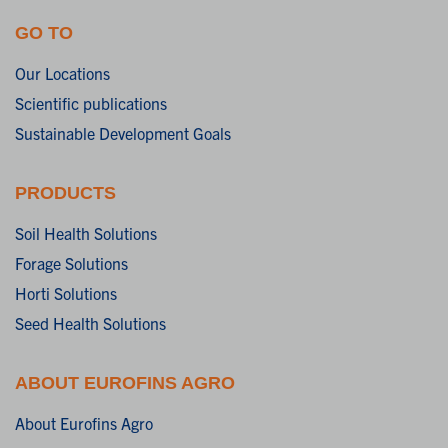
GO TO
Our Locations
Scientific publications
Sustainable Development Goals
PRODUCTS
Soil Health Solutions
Forage Solutions
Horti Solutions
Seed Health Solutions
ABOUT EUROFINS AGRO
About Eurofins Agro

**WORK ITEM:** Make an exact copy of the listing above, omitting the pictures.

**EXERCISE RESPONSE:**
GO TO
Our Locations
Scientific publications
Sustainable Development Goals
PRODUCTS
Soil Health Solutions
Forage Solutions
Horti Solutions
Seed Health Solutions
ABOUT EUROFINS AGRO
About Eurofins Agro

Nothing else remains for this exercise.